ORIS: In 1977, you and Richard Rogers completed Beaubourg in Paris. In 1979, you held a lecture to a group of students gathered from all over the world in the ILAUD summer school organised by Giancarlo de Carlo in Urbino, Italy. All expected to see tons of images and hear the story from Paris firsthand. Yet you did not speak about Beaubourg at all. By the end of the lecture it was obvious that you wanted to move away from the project. Although it made the avant-garde ideas of the sixties and seventies come true and was practically a breakthrough in the modernisation of museums, you made no reference to it. What is your opinion of this undoubtedly epochal project from where you stand now? You’ve recently worked on the Beaubourg renovation, which gave you an opportunity to rethink the building. From the distance of so many years, do you think it is good?

 

Piano: This question is very intricate. To me, Beaubourg is about love; it is practically a love affair. Love affairs are intricate. I was very young and so was Richard. We were sort of bad boys. It wasn’t only about architecture, but about rebellion too. It was a rebellion against the notion that culture and architecture belonged to the rich and to the elite. It was a normal adolescent reaction. I think the moment was just about right to make a Beaubourg. It was the time when the notion of the museum was beginning to change; by the 1970s, it was a place for the elite, for the chosen few, not even for artists themselves. Museums were very quiet places for dead art, for an art beyond time. Our project was an act of rebellion. Regrettably, it so happened that when we completed it in 1977, Beaubourg became a symbol, a monument of sort. This disturbed me because it was the exact opposite of what we were trying to accomplish. We were after a culture factory that would be open for new things, and instead we made yet another monument.
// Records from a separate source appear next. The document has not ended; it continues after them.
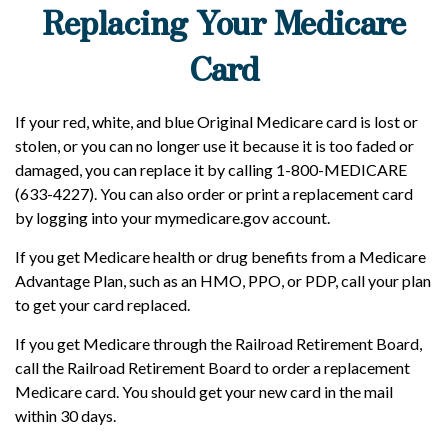
Replacing Your Medicare
Card
If your red, white, and blue Original Medicare card is lost or
stolen, or you can no longer use it because it is too faded or
damaged, you can replace it by calling 1-800-MEDICARE
(633-4227). You can also order or print a replacement card
by logging into your mymedicare.gov account.
If you get Medicare health or drug benefits from a Medicare
Advantage Plan, such as an HMO, PPO, or PDP, call your plan
to get your card replaced.
If you get Medicare through the Railroad Retirement Board,
call the Railroad Retirement Board to order a replacement
Medicare card. You should get your new card in the mail
within 30 days.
While it was not made in marble and stone, but in steel and tubes, it was still a monument. My relationship with Beaubourg shifted from passionate love – which was during construction – to rejection and then back to great love again. What I want to say is that when something like this happens to you when you’re young, it’s like a love affair – if you’re too young, the affair is bound to become a controversy.